**TASK STATEMENT**.
Work out how many lines in the data hold the string "December". Reply with only that number.

-- Opening Marker --

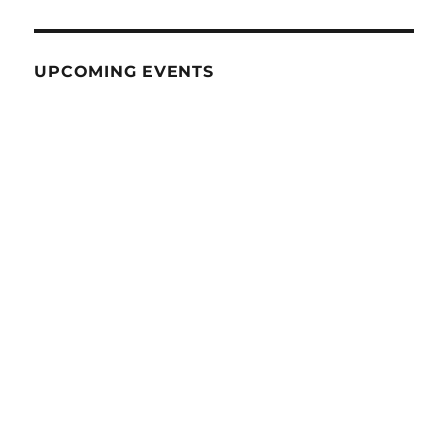
UPCOMING EVENTS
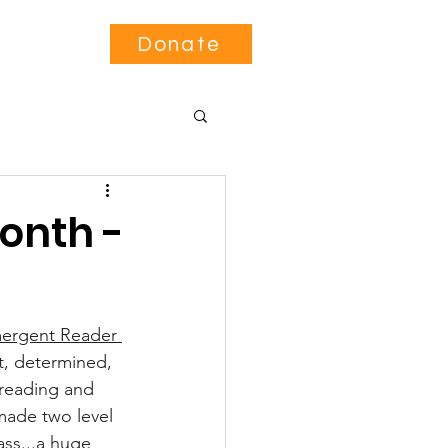
Contact
Donate
onth -
ergent Reader 
t, determined, 
reading and 
 made two level 
ass...a huge 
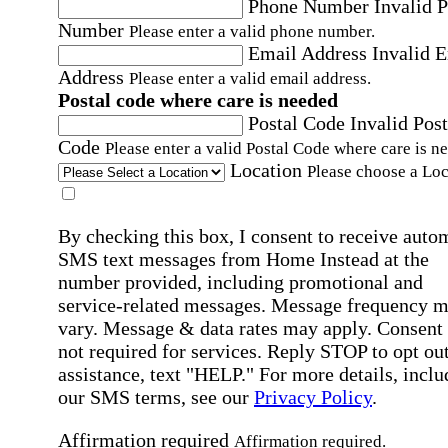
Phone Number
Invalid 
Number
Please enter a valid phone number.
Email Address
Invalid 
Address
Please enter a valid email address.
Postal code where care is needed
Postal Code
Invalid Post
Code
Please enter a valid Postal Code where care is n
Location
Please choose a Loc
By checking this box, I consent to receive auto
SMS text messages from Home Instead at the
number provided, including promotional and
service-related messages. Message frequency 
vary. Message & data rates may apply. Consent 
not required for services. Reply STOP to opt out
assistance, text "HELP." For more details, inclu
our SMS terms, see our
Privacy Policy
.
Affirmation required
Affirmation required.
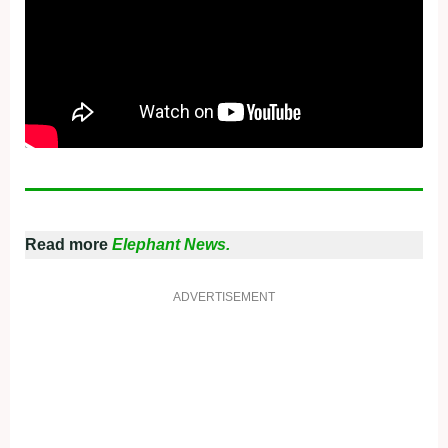
Read more
Elephant News.
ADVERTISEMENT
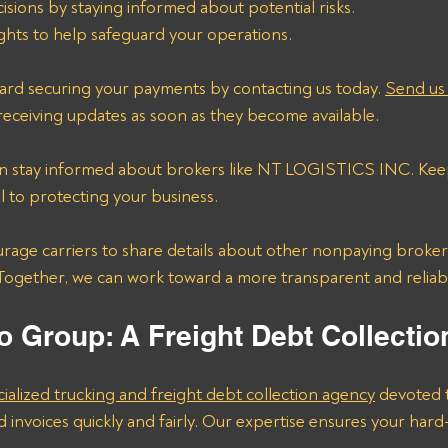
sions by staying informed about potential risks.
ights to help safeguard your operations.
ward securing your payments by contacting us today. 
Send us 
 receiving updates as soon as they become available.
an stay informed about brokers like NT LOGISTICS INC. Kee
al to protecting your business.
 Together, we can work toward a more transparent and reliabl
o Group: A Freight Debt Collecti
cialized trucking and freight debt collection agency
 devoted 
d invoices quickly and fairly. Our expertise ensures your ha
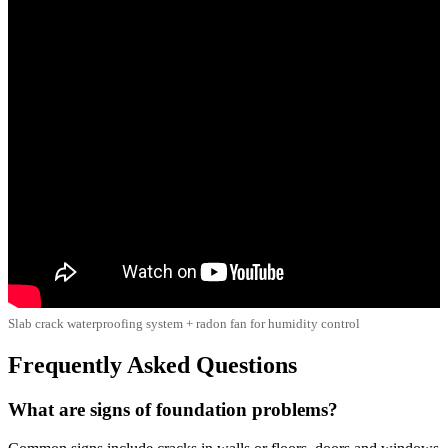
Slab crack waterproofing system + radon fan for humidity control
Frequently Asked Questions
What are signs of foundation problems?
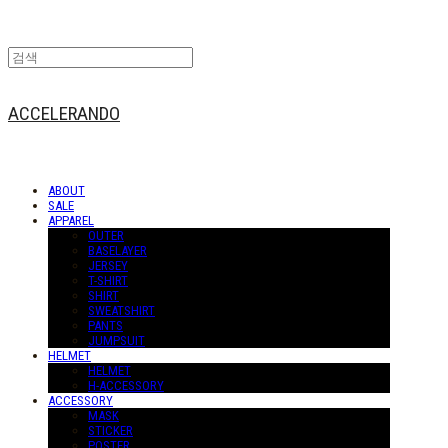
ACCELERANDO
ABOUT
SALE
APPAREL
OUTER
BASELAYER
JERSEY
T-SHIRT
SHIRT
SWEATSHIRT
PANTS
JUMPSUIT
HELMET
HELMET
H-ACCESSORY
ACCESSORY
MASK
STICKER
POSTER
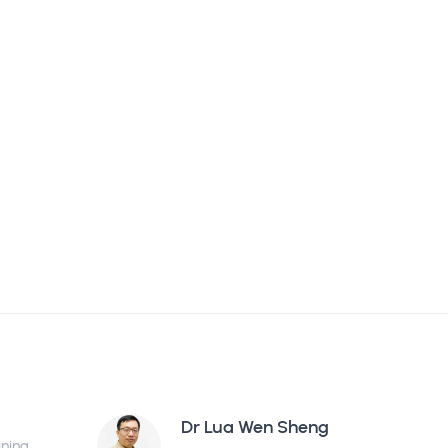
Dr Lua Wen Sheng
ining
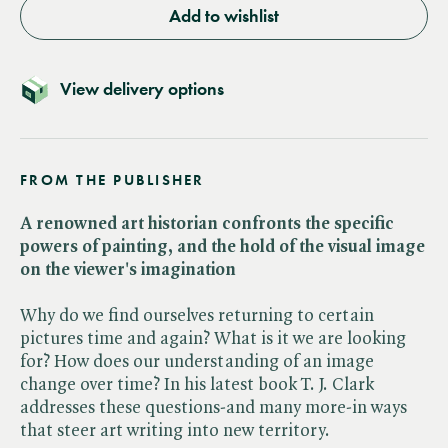
Add to wishlist
View delivery options
FROM THE PUBLISHER
A renowned art historian confronts the specific
powers of painting, and the hold of the visual image
on the viewer's imagination
Why do we find ourselves returning to certain
pictures time and again? What is it we are looking
for? How does our understanding of an image
change over time? In his latest book T. J. Clark
addresses these questions-and many more-in ways
that steer art writing into new territory.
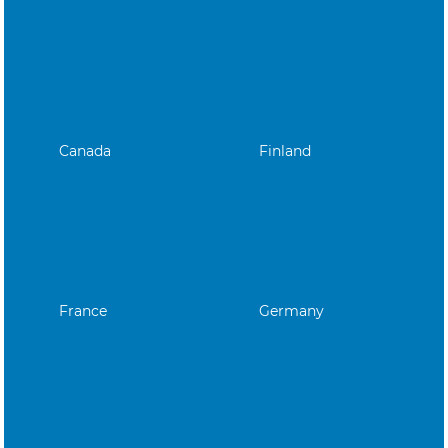
Canada
Finland
France
Germany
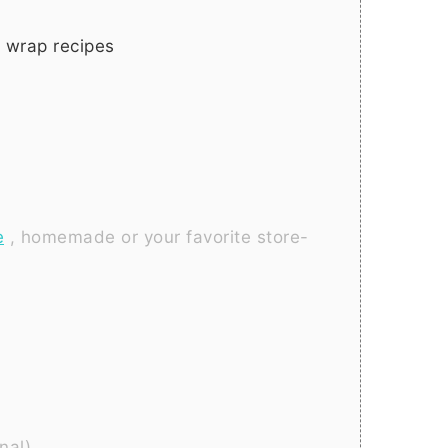
 wrap recipes
e
, homemade or your favorite store-
onal)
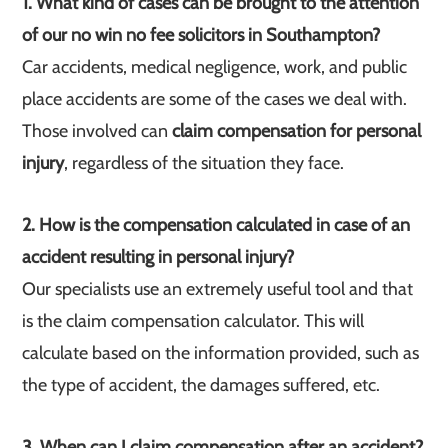
1. What kind of cases can be brought to the attention
of our no win no fee solicitors in Southampton?
Car accidents, medical negligence, work, and public
place accidents are some of the cases we deal with.
Those involved can
claim compensation for personal
injury
, regardless of the situation they face.
2. How is the compensation calculated in case of an
accident resulting in personal injury?
Our specialists use an extremely useful tool and that
is the claim compensation calculator. This will
calculate based on the information provided, such as
the type of accident, the damages suffered, etc.
3. When can I claim compensation after an accident?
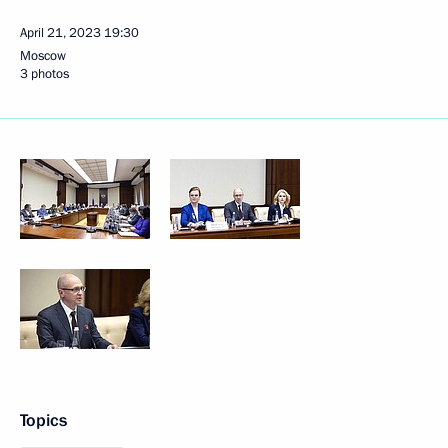
April 21, 2023
19:30
Moscow
3 photos
Topics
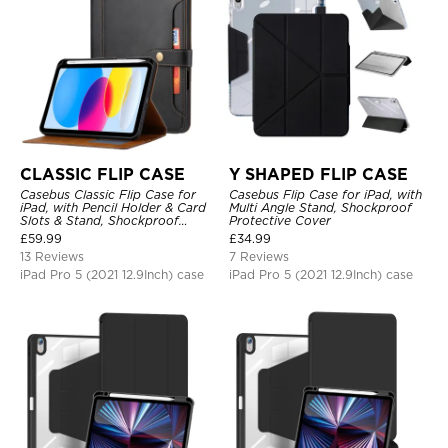
CLASSIC FLIP CASE
Y SHAPED FLIP CASE
Casebus Classic Flip Case for
Casebus Flip Case for iPad, with
iPad, with Pencil Holder & Card
Multi Angle Stand, Shockproof
Slots & Stand, Shockproof
Protective Cover
Protective Cover
£
59.99
£
34.99
13 Reviews
7 Reviews
iPad Pro 5 (2021 12.9Inch) case
iPad Pro 5 (2021 12.9Inch) case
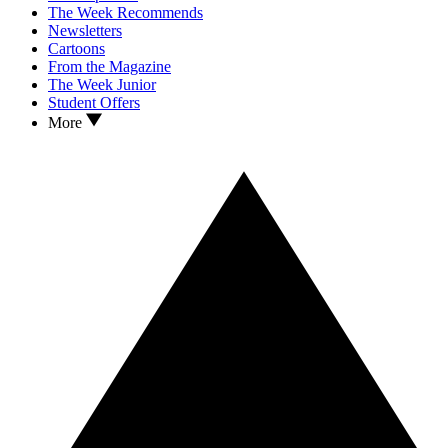
The Week Recommends
Newsletters
Cartoons
From the Magazine
The Week Junior
Student Offers
More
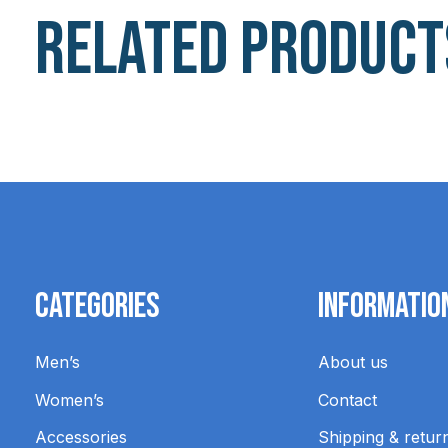
Related product
Carousel items
Categories
Informatio
Men’s
About us
Women’s
Contact
Accessories
Shipping & retur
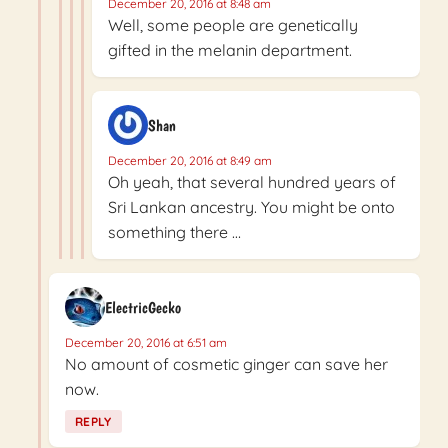
December 20, 2016 at 8:48 am
Well, some people are genetically
gifted in the melanin department.
Shan
December 20, 2016 at 8:49 am
Oh yeah, that several hundred years of
Sri Lankan ancestry. You might be onto
something there …
ElectricGecko
December 20, 2016 at 6:51 am
No amount of cosmetic ginger can save her
now.
REPLY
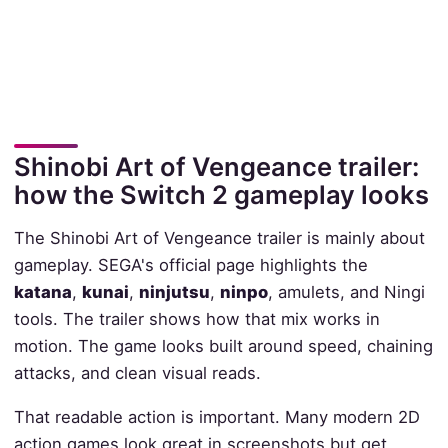
Shinobi Art of Vengeance trailer:
how the Switch 2 gameplay looks
The Shinobi Art of Vengeance trailer is mainly about
gameplay. SEGA's official page highlights the
katana
,
kunai
,
ninjutsu
,
ninpo
, amulets, and Ningi
tools. The trailer shows how that mix works in
motion. The game looks built around speed, chaining
attacks, and clean visual reads.
That readable action is important. Many modern 2D
action games look great in screenshots but get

-- Closing Marker --

**RESPONSE BOX**.
3